▶ [WHAT NEEDS TO BE DONE]: Return each entry below exactly. Skip the images.

········

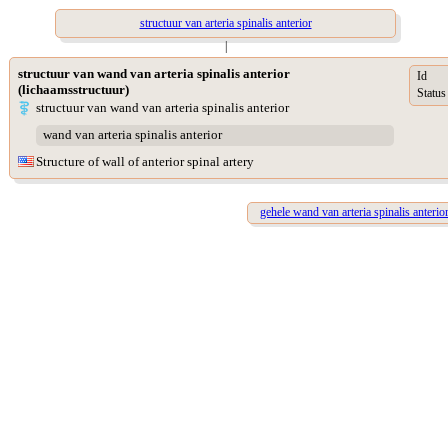
structuur van arteria spinalis anterior
|
structuur van wand van arteria spinalis anterior
Id
(lichaamsstructuur)
Status
structuur van wand van arteria spinalis anterior
wand van arteria spinalis anterior
Structure of wall of anterior spinal artery
gehele wand van arteria spinalis anterio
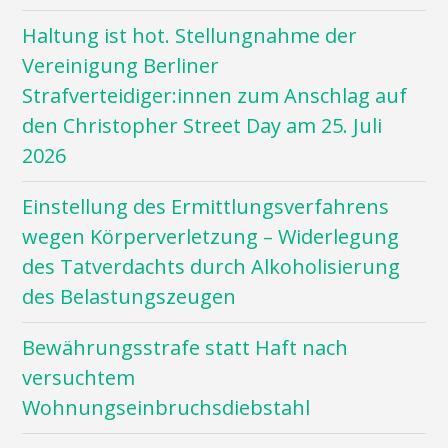
Haltung ist hot. Stellungnahme der
Vereinigung Berliner
Strafverteidiger:innen zum Anschlag auf
den Christopher Street Day am 25. Juli
2026
Einstellung des Ermittlungsverfahrens
wegen Körperverletzung – Widerlegung
des Tatverdachts durch Alkoholisierung
des Belastungszeugen
Bewährungsstrafe statt Haft nach
versuchtem
Wohnungseinbruchsdiebstahl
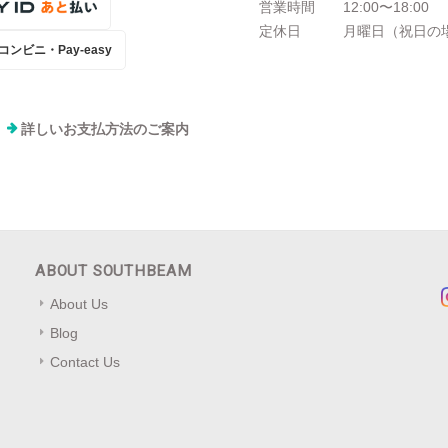
営業時間
12:00〜18:00
定休日
月曜日（祝日の
コンビニ・Pay-easy
詳しいお支払方法のご案内
ABOUT SOUTHBEAM
About Us
Blog
Contact Us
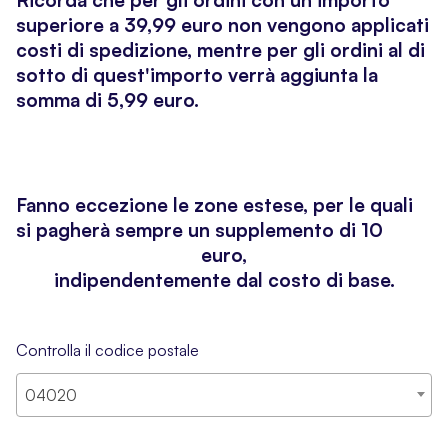
Ricorda che per gli ordini con un importo
superiore a 39,99 euro non vengono applicati
costi di spedizione, mentre per gli ordini al di
sotto di quest'importo verrà aggiunta la
somma di 5,99 euro.
Fanno eccezione le zone estese, per le quali
si pagherà sempre un supplemento di 10
euro,
indipendentemente dal costo di base.
Controlla il codice postale
04020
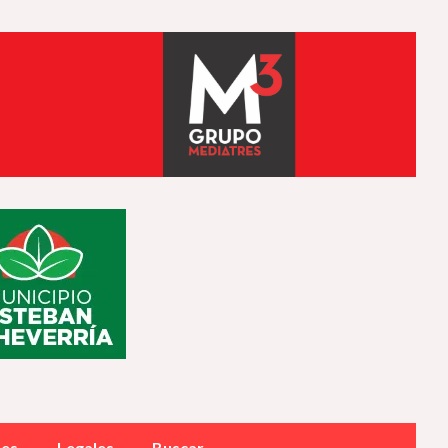
des
Legales
Buscar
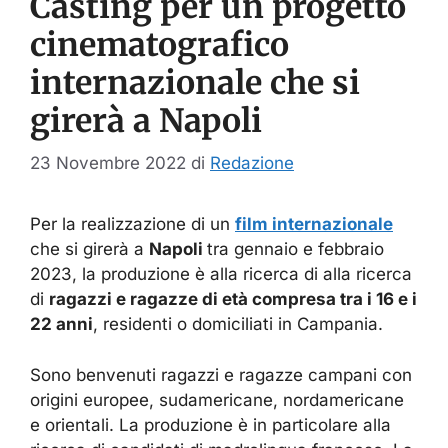
Casting per un progetto
cinematografico
internazionale che si
girerà a Napoli
23 Novembre 2022
di
Redazione
Per la realizzazione di un
film internazionale
che si girerà a
Napoli
tra gennaio e febbraio
2023, la produzione è alla ricerca di alla ricerca
di
ragazzi e ragazze di età compresa tra i 16 e i
22 anni
, residenti o domiciliati in Campania.
Sono benvenuti ragazzi e ragazze campani con
origini europee, sudamericane, nordamericane
e orientali. La produzione è in particolare alla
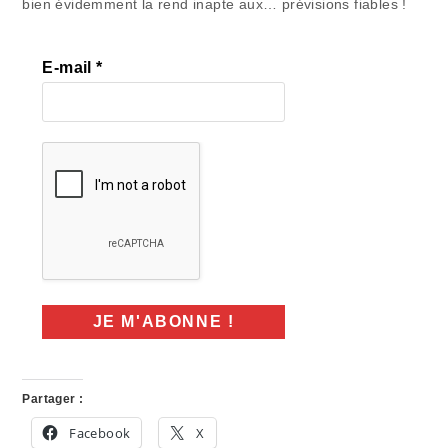
bien évidemment la rend inapte aux… prévisions fiables !
E-mail
*
Partager :
Facebook
X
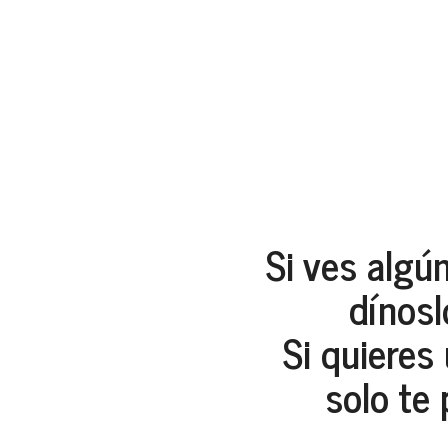
Si ves algú
dínosl
Si quieres
solo te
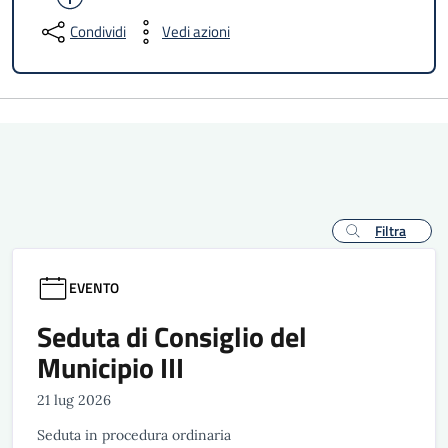
Condividi
Vedi azioni
Filtra
EVENTO
Seduta di Consiglio del
Municipio III
21 lug 2026
Seduta in procedura ordinaria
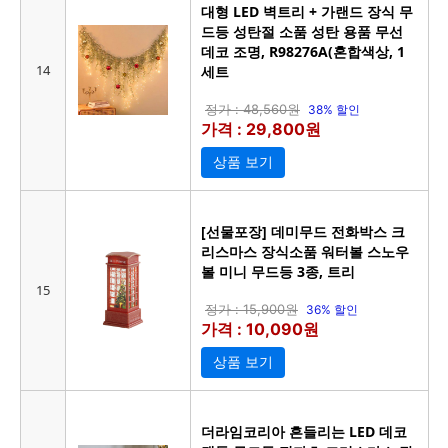
대형 LED 벽트리 + 가랜드 장식 무
드등 성탄절 소품 성탄 용품 무선
데코 조명, R98276A(혼합색상, 1
14
세트
정가 : 48,560원
38% 할인
가격 : 29,800원
상품 보기
[선물포장] 데미무드 전화박스 크
리스마스 장식소품 워터볼 스노우
볼 미니 무드등 3종, 트리
15
정가 : 15,900원
36% 할인
가격 : 10,090원
상품 보기
더라임코리아 흔들리는 LED 데코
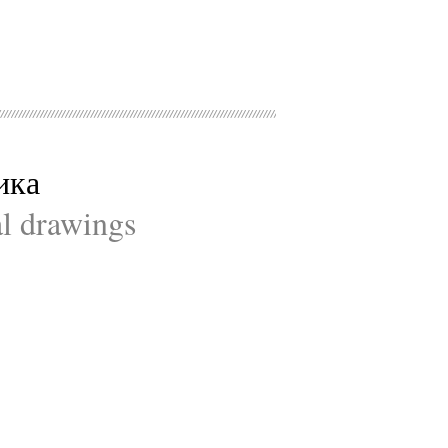
ика
al drawings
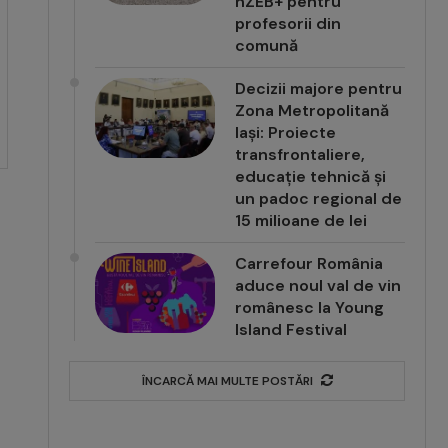
nZEB+ pentru
profesorii din
comună
Decizii majore pentru
Zona Metropolitană
Iași: Proiecte
transfrontaliere,
educație tehnică și
un padoc regional de
15 milioane de lei
Carrefour România
aduce noul val de vin
românesc la Young
Island Festival
ÎNCARCĂ MAI MULTE POSTĂRI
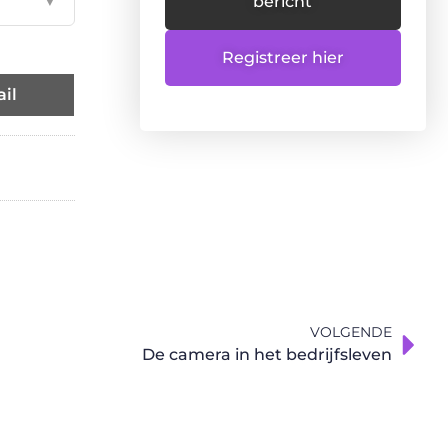
▼
bericht
Registreer hier
il
VOLGENDE
De camera in het bedrijfsleven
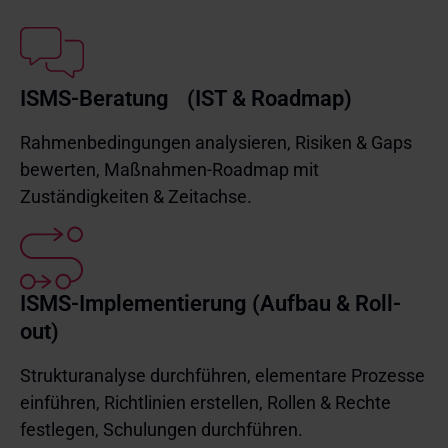
ISMS-Beratung (IST & Roadmap)
Rahmenbedingungen analysieren, Risiken & Gaps
bewerten, Maßnahmen-Roadmap mit
Zuständigkeiten & Zeitachse.
ISMS-Implementierung (Aufbau & Roll-
out)
Strukturanalyse durchführen, elementare Prozesse
einführen, Richtlinien erstellen, Rollen & Rechte
festlegen, Schulungen durchführen.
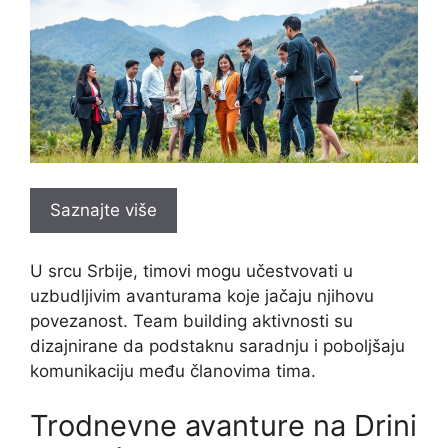
Saznajte više
U srcu Srbije, timovi mogu učestvovati u
uzbudljivim avanturama koje jačaju njihovu
povezanost. Team building aktivnosti su
dizajnirane da podstaknu saradnju i poboljšaju
komunikaciju među članovima tima.
Trodnevne avanture na Drini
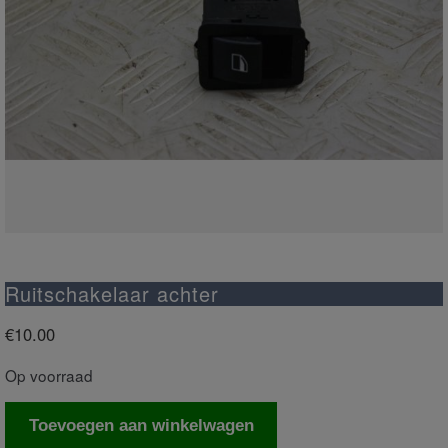
Ruitschakelaar achter
€
10.00
Op voorraad
Ruitschakelaar
Toevoegen aan winkelwagen
achter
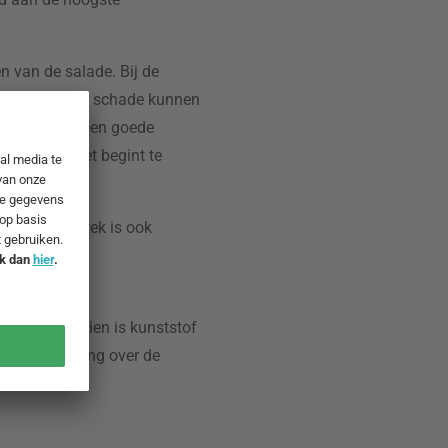
en van de salade. Bij de
 de vaatwasser schade kunnen
folie is ook een goede
het hout niet begint te
j stalen bestek is ook
m passen de
 zijn. Bovendien is kunststof
eren bekleding over de
eset.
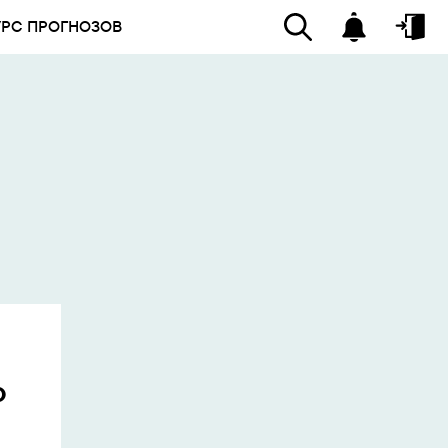
УРС ПРОГНОЗОВ
о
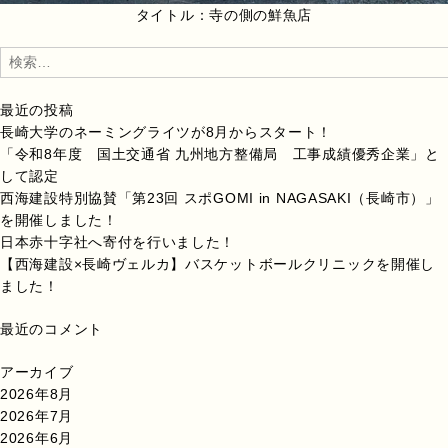
タイトル：寺の側の鮮魚店
検
索:
最近の投稿
長崎大学のネーミングライツが8月からスタート！
「令和8年度 国土交通省 九州地方整備局 工事成績優秀企業」と
して認定
西海建設特別協賛「第23回 スポGOMI in NAGASAKI（長崎市）」
を開催しました！
日本赤十字社へ寄付を行いました！
【西海建設×長崎ヴェルカ】バスケットボールクリニックを開催し
ました！
最近のコメント
アーカイブ
2026年8月
2026年7月
2026年6月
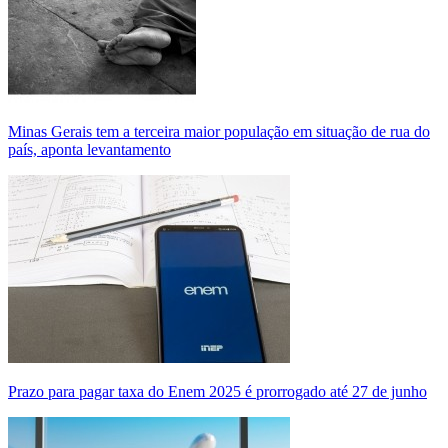
Minas Gerais tem a terceira maior população em situação de rua do
país, aponta levantamento
Prazo para pagar taxa do Enem 2025 é prorrogado até 27 de junho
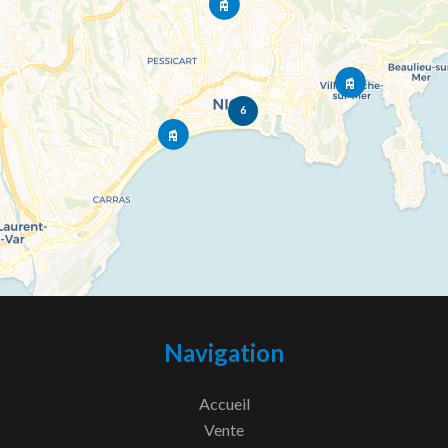
6
Navigation
Accueil
Vente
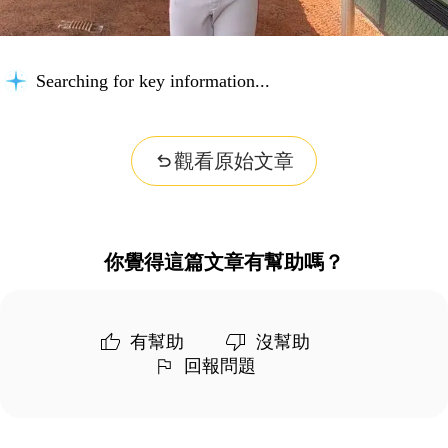
Searching for key information...
觀看原始文章
你覺得這篇文章有幫助嗎？
有幫助
沒幫助
回報問題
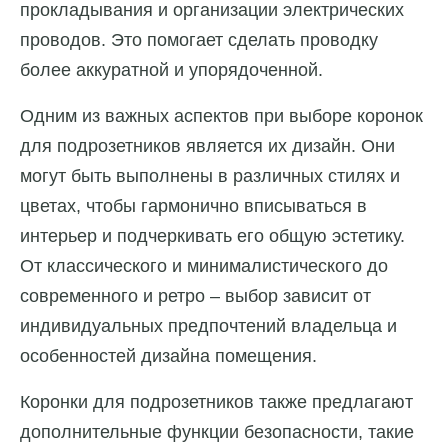
прокладывания и организации электрических
проводов. Это помогает сделать проводку
более аккуратной и упорядоченной.
Одним из важных аспектов при выборе коронок
для подрозетников является их дизайн. Они
могут быть выполнены в различных стилях и
цветах, чтобы гармонично вписываться в
интерьер и подчеркивать его общую эстетику.
От классического и минималистического до
современного и ретро – выбор зависит от
индивидуальных предпочтений владельца и
особенностей дизайна помещения.
Коронки для подрозетников также предлагают
дополнительные функции безопасности, такие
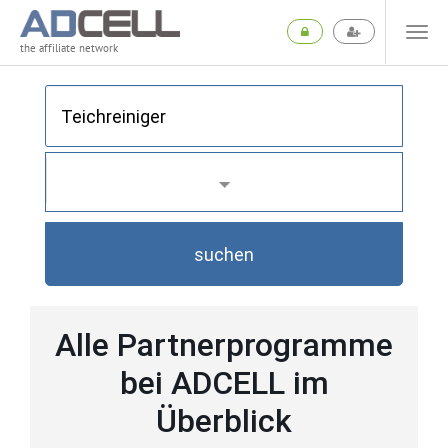
the affiliate network
suchen
Alle Partnerprogramme
bei ADCELL im
Überblick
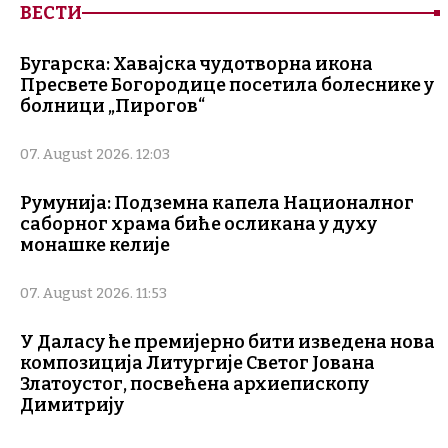
ВЕСТИ
Бугарска: Хавајска чудотворна икона
Пресвете Богородице посетила болеснике у
болници „Пирогов“
07. August 2026. 12:03
Румунија: Подземна капела Националног
саборног храма биће осликана у духу
монашке келије
07. August 2026. 11:53
У Даласу ће премијерно бити изведена нова
композиција Литургије Светог Јована
Златоустог, посвећена архиепископу
Димитрију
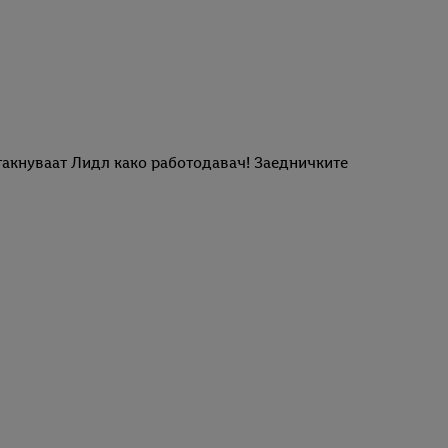
такнуваат Лидл како работодавач! Заедничките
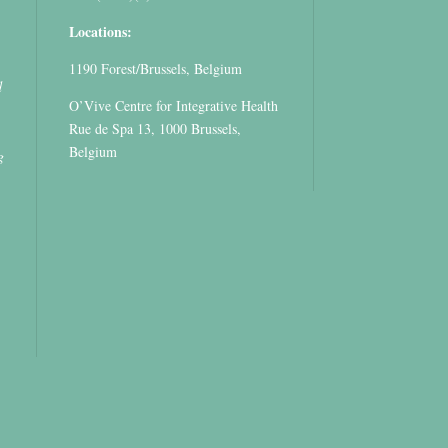
Locations:
1190 Forest/Brussels, Belgium
d
O’Vive Centre for Integrative Health
Rue de Spa 13, 1000 Brussels,
Belgium
g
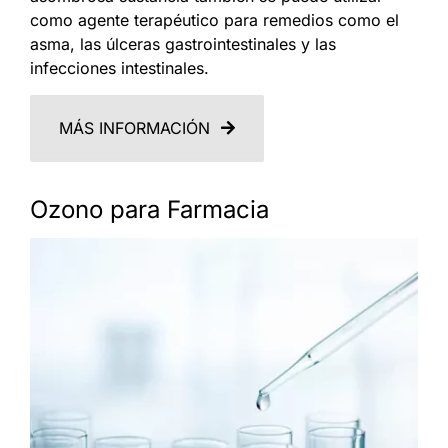
como agente terapéutico para remedios como el
asma, las úlceras gastrointestinales y las
infecciones intestinales.
MÁS INFORMACIÓN
Ozono para Farmacia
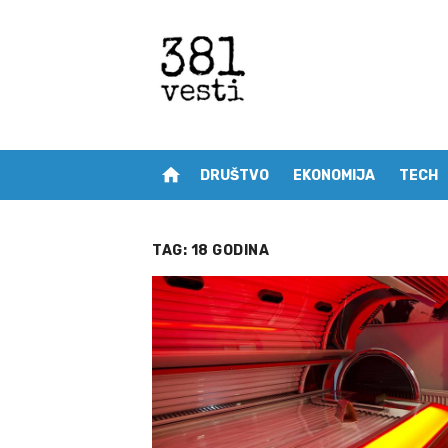
Skip
to
content
home
DRUŠTVO
EKONOMIJA
TECH
TAG:
18 GODINA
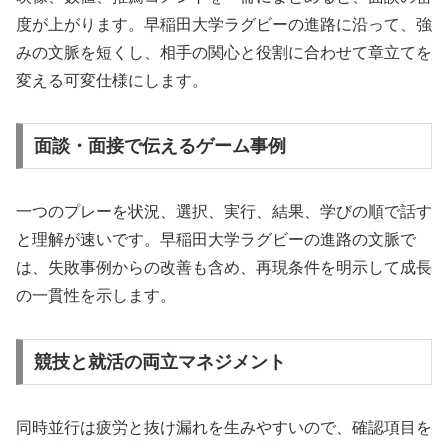
度が上がります。早稲田大学ラグビーの進路に沿って、強
みの文脈を短くし、相手の関心と役割に合わせて章立てを
変える可変仕様にします。
面談・面接で伝えるゲーム事例
一つのプレーを状況、選択、実行、結果、学びの順で話す
と理解が速いです。早稲田大学ラグビーの進路の文脈で
は、失敗事例からの改善も含め、再現条件を明示して成長
の一貫性を示します。
競技と就活の両立マネジメント
同時並行は疲労と抜け漏れを生みやすいので、確認項目を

········

▶ [WRITTEN SOLUTION]:
structuur van arteria spinalis anterior
|
structuur van wand van arteria spinalis anterior
Id
(lichaamsstructuur)
Status
structuur van wand van arteria spinalis anterior
wand van arteria spinalis anterior
Structure of wall of anterior spinal artery
gehele wand van arteria spinalis anterio
Haltung ist hot. Stellungnahme der
Vereinigung Berliner
Strafverteidiger:innen zum Anschlag auf
den Christopher Street Day am 25. Juli
2026
Einstellung des Ermittlungsverfahrens
wegen Körperverletzung – Widerlegung
des Tatverdachts durch Alkoholisierung
des Belastungszeugen
Bewährungsstrafe statt Haft nach
versuchtem
Wohnungseinbruchsdiebstahl
営業時間
12:00〜18:00
定休日
月曜日（祝日の
コンビニ・Pay-easy
詳しいお支払方法のご案内
ABOUT SOUTHBEAM
About Us
Blog
Contact Us
Ricorda che per gli ordini con un importo
superiore a 39,99 euro non vengono applicati
costi di spedizione, mentre per gli ordini al di
sotto di quest'importo verrà aggiunta la
somma di 5,99 euro.
Fanno eccezione le zone estese, per le quali
si pagherà sempre un supplemento di 10
euro,
indipendentemente dal costo di base.
Controlla il codice postale
04020
des
Legales
Buscar
Casting per un progetto
cinematografico
internazionale che si
girerà a Napoli
23 Novembre 2022
di
Redazione
Per la realizzazione di un
film internazionale
che si girerà a
Napoli
tra gennaio e febbraio
2023, la produzione è alla ricerca di alla ricerca
di
ragazzi e ragazze di età compresa tra i 16 e i
22 anni
, residenti o domiciliati in Campania.
Sono benvenuti ragazzi e ragazze campani con
origini europee, sudamericane, nordamericane
e orientali. La produzione è in particolare alla
bien évidemment la rend inapte aux… prévisions fiables !
E-mail
*
Partager :
Facebook
X
Si ves algú
dínosl
Si quieres
solo te
Condividi
Vedi azioni
Filtra
EVENTO
Seduta di Consiglio del
Municipio III
21 lug 2026
Seduta in procedura ordinaria
대형 LED 벽트리 + 가랜드 장식 무
드등 성탄절 소품 성탄 용품 무선
데코 조명, R98276A(혼합색상, 1
14
세트
정가 : 48,560원
38% 할인
가격 : 29,800원
상품 보기
[선물포장] 데미무드 전화박스 크
리스마스 장식소품 워터볼 스노우
볼 미니 무드등 3종, 트리
15
정가 : 15,900원
36% 할인
가격 : 10,090원
상품 보기
더라임코리아 흔들리는 LED 데코
ика
al drawings
nZEB+ pentru
profesorii din
comună
Decizii majore pentru
Zona Metropolitană
Iași: Proiecte
transfrontaliere,
educație tehnică și
un padoc regional de
15 milioane de lei
Carrefour România
aduce noul val de vin
românesc la Young
Island Festival
ÎNCARCĂ MAI MULTE POSTĂRI
▼
bericht
Registreer hier
il
VOLGENDE
De camera in het bedrijfsleven
ISMS-Beratung (IST & Roadmap)
Rahmenbedingungen analysieren, Risiken & Gaps
bewerten, Maßnahmen-Roadmap mit
Zuständigkeiten & Zeitachse.
ISMS-Implementierung (Aufbau & Roll-
out)
Strukturanalyse durchführen, elementare Prozesse
einführen, Richtlinien erstellen, Rollen & Rechte
festlegen, Schulungen durchführen.
Saznajte više
U srcu Srbije, timovi mogu učestvovati u
uzbudljivim avanturama koje jačaju njihovu
povezanost. Team building aktivnosti su
dizajnirane da podstaknu saradnju i poboljšaju
komunikaciju među članovima tima.
Trodnevne avanture na Drini
Ruitschakelaar achter
€
10.00
Op voorraad
Ruitschakelaar
Toevoegen aan winkelwagen
achter
en van de salade. Bij de
 de vaatwasser schade kunnen
folie is ook een goede
het hout niet begint te
j stalen bestek is ook
m passen de
 zijn. Bovendien is kunststof
eren bekleding over de
eset.
УРС ПРОГНОЗОВ
о
タイトル：寺の側の鮮魚店
検
索:
最近の投稿
長崎大学のネーミングライツが8月からスタート！
「令和8年度 国土交通省 九州地方整備局 工事成績優秀企業」と
して認定
西海建設特別協賛「第23回 スポGOMI in NAGASAKI（長崎市）」
を開催しました！
日本赤十字社へ寄付を行いました！
【西海建設×長崎ヴェルカ】バスケットボールクリニックを開催し
ました！
最近のコメント
アーカイブ
2026年8月
2026年7月
2026年6月
Minas Gerais tem a terceira maior população em situação de rua do
país, aponta levantamento
Prazo para pagar taxa do Enem 2025 é prorrogado até 27 de junho
6
Navigation
Accueil
Vente
Searching for key information...
觀看原始文章
你覺得這篇文章有幫助嗎？
有幫助
沒幫助
回報問題
прокладывания и организации электрических
проводов. Это помогает сделать проводку
более аккуратной и упорядоченной.
Одним из важных аспектов при выборе коронок
для подрозетников является их дизайн. Они
могут быть выполнены в различных стилях и
цветах, чтобы гармонично вписываться в
интерьер и подчеркивать его общую эстетику.
От классического и минималистического до
современного и ретро – выбор зависит от
индивидуальных предпочтений владельца и
особенностей дизайна помещения.
Коронки для подрозетников также предлагают
дополнительные функции безопасности, такие
the affiliate network
suchen
Alle Partnerprogramme
bei ADCELL im
Überblick
ВЕСТИ
Бугарска: Хавајска чудотворна икона
Пресвете Богородице посетила болеснике у
болници „Пирогов“
07. August 2026. 12:03
Румунија: Подземна капела Националног
саборног храма биће осликана у духу
монашке келије
07. August 2026. 11:53
У Даласу ће премијерно бити изведена нова
композиција Литургије Светог Јована
Златоустог, посвећена архиепископу
Димитрију
такнуваат Лидл како работодавач! Заедничките
Locations:
1190 Forest/Brussels, Belgium
d
O’Vive Centre for Integrative Health
Rue de Spa 13, 1000 Brussels,
Belgium
g
como agente terapéutico para remedios como el
asma, las úlceras gastrointestinales y las
infecciones intestinales.
MÁS INFORMACIÓN
Ozono para Farmacia
Skip
to
content
home
DRUŠTVO
EKONOMIJA
TECH
TAG:
18 GODINA
度が上がります。早稲田大学ラグビーの進路に沿って、強
みの文脈を短くし、相手の関心と役割に合わせて章立てを
変える可変仕様にします。
面談・面接で伝えるゲーム事例
一つのプレーを状況、選択、実行、結果、学びの順で話す
と理解が速いです。早稲田大学ラグビーの進路の文脈で
は、失敗事例からの改善も含め、再現条件を明示して成長
の一貫性を示します。
競技と就活の両立マネジメント
同時並行は疲労と抜け漏れを生みやすいので、確認項目を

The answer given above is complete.